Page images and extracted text

────────────────

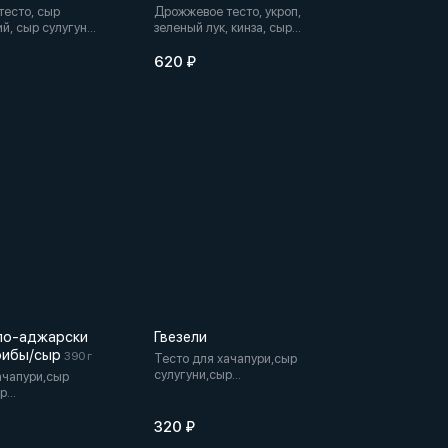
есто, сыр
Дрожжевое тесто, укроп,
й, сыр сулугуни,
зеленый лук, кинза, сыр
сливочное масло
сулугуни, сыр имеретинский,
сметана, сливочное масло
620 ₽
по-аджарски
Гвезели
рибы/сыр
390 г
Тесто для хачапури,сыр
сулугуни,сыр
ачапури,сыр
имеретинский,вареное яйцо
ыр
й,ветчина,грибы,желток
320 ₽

────────────────

#### What to produce:
The word "сливочное" may appear on some lines of these records; state how many such lines there are, and nothing else.

#### Answer to this problem:
2